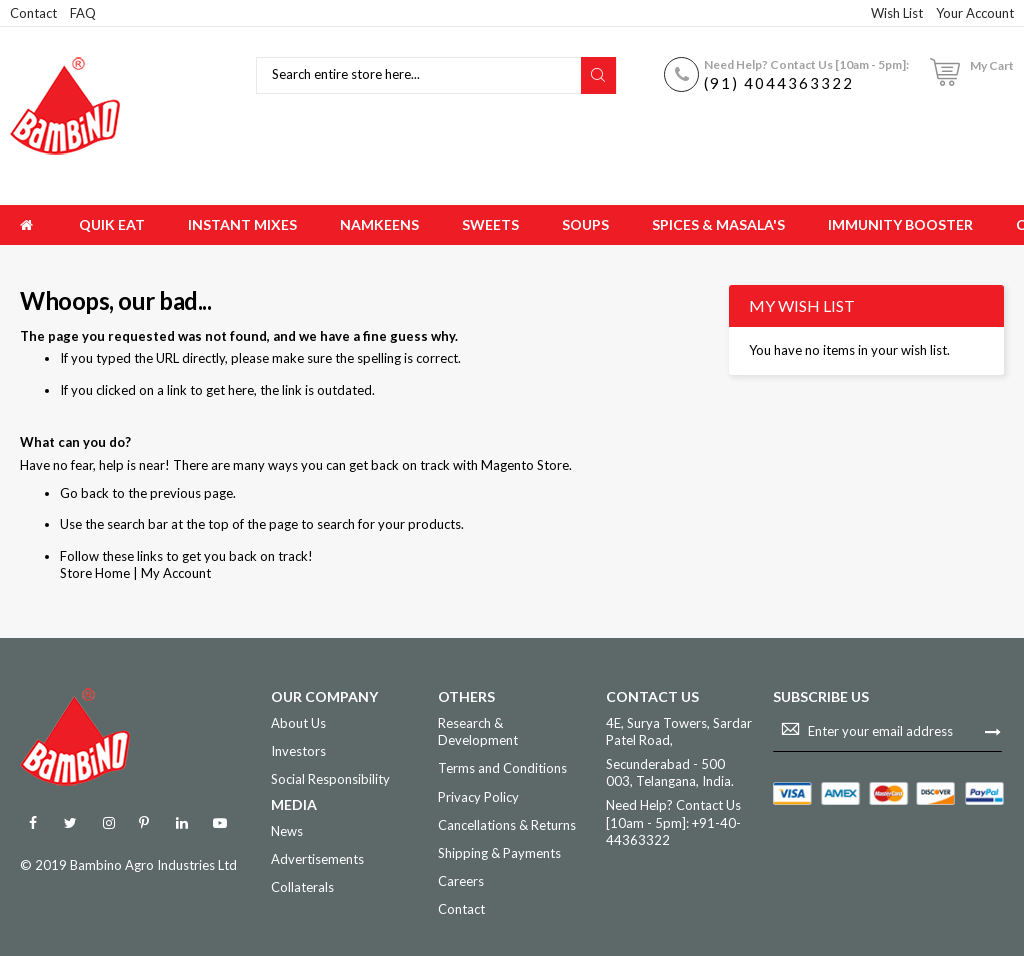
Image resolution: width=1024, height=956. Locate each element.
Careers (461, 881)
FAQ (83, 13)
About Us (298, 723)
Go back (84, 493)
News (287, 831)
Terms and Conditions (502, 768)
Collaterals (302, 887)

== == ==

* Task goal *
If a picture appears among the entries, omit it and reproduce everything else exactly.

* Solution to the exercise *
Image resolution: width=1024, height=956. Locate each element.
Careers (461, 881)
FAQ (83, 13)
About Us (298, 723)
Go back (84, 493)
News (287, 831)
Terms and Conditions (502, 768)
Collaterals (302, 887)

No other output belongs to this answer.